◆ Goal of the exercise ◆
If a line below contains the string "GAMES", copy it out.

Stored data entries:

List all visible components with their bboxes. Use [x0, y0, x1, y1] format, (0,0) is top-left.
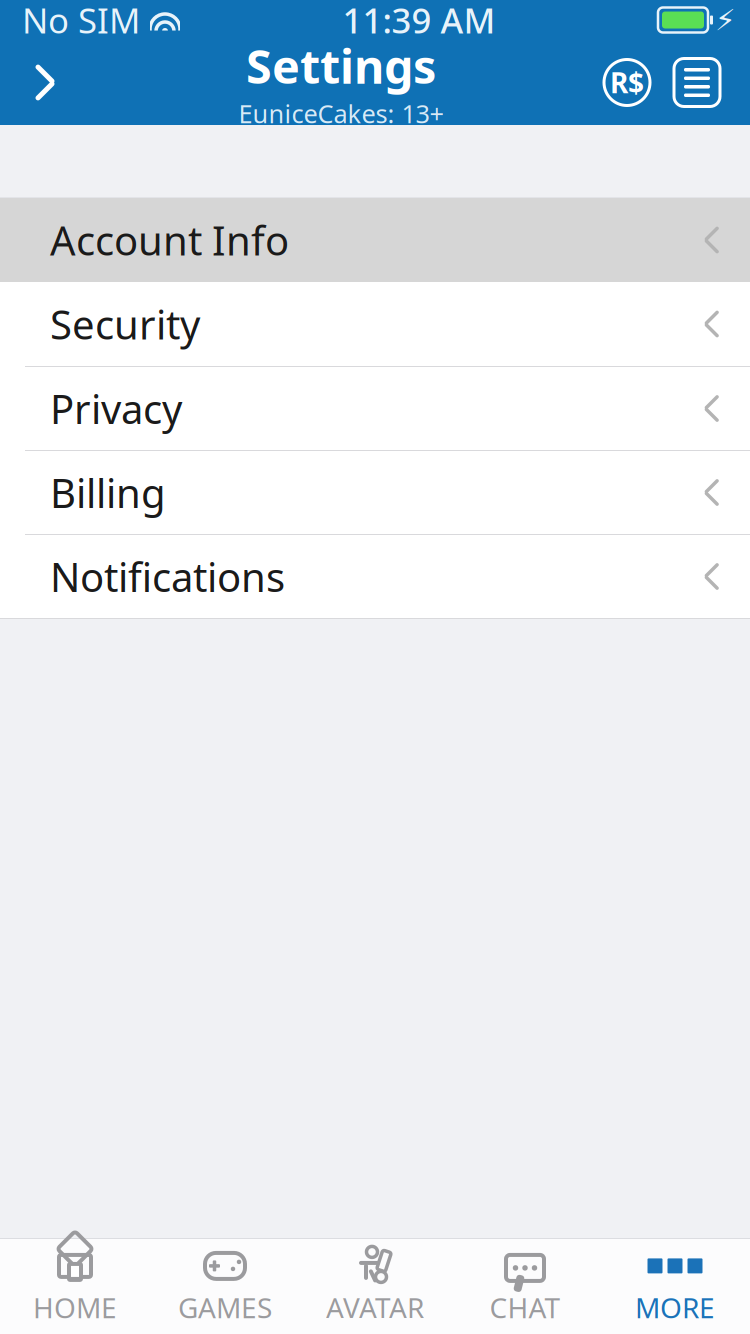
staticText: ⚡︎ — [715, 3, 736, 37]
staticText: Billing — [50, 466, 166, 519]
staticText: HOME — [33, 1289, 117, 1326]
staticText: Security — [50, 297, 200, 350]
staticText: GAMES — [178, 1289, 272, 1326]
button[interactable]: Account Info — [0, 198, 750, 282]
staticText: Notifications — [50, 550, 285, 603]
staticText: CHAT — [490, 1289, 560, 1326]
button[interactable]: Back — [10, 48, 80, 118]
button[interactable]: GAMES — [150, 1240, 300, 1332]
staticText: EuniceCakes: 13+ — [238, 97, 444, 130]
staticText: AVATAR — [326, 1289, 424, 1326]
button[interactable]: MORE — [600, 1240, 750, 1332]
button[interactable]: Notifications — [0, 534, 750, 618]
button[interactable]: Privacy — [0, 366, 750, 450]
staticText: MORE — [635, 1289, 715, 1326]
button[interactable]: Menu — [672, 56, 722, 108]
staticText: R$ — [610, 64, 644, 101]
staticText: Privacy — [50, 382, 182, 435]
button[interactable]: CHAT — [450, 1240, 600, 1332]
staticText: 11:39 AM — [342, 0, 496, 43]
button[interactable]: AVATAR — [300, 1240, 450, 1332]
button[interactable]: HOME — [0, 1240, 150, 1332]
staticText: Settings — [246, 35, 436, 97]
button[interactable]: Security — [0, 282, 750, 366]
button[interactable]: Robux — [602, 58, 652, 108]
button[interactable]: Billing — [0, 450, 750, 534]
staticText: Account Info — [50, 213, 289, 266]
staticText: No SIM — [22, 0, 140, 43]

...

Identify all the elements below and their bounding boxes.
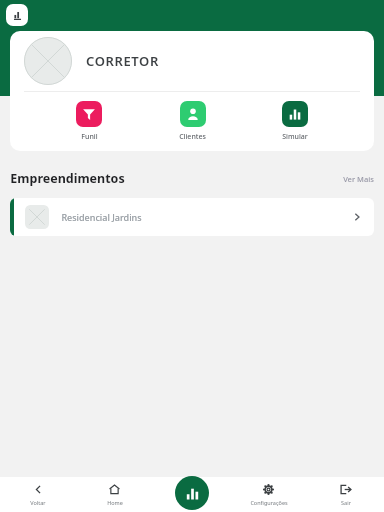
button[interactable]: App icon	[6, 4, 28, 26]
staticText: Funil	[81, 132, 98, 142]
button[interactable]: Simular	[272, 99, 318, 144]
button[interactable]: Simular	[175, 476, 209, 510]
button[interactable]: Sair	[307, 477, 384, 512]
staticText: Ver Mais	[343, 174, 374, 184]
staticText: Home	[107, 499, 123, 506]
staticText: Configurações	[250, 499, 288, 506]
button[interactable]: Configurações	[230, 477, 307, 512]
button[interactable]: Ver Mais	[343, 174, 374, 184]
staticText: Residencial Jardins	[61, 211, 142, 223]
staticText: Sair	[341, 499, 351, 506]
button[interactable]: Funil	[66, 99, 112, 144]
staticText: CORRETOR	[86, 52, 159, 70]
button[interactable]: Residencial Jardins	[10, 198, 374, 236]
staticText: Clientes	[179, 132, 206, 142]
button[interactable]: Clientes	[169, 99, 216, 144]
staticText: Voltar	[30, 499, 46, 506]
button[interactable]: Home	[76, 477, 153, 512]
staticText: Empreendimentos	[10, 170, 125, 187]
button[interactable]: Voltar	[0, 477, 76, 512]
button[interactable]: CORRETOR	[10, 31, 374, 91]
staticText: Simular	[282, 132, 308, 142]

◆ Task result ◆
staticText: GAMES — [178, 1289, 272, 1326]
button[interactable]: GAMES — [150, 1240, 300, 1332]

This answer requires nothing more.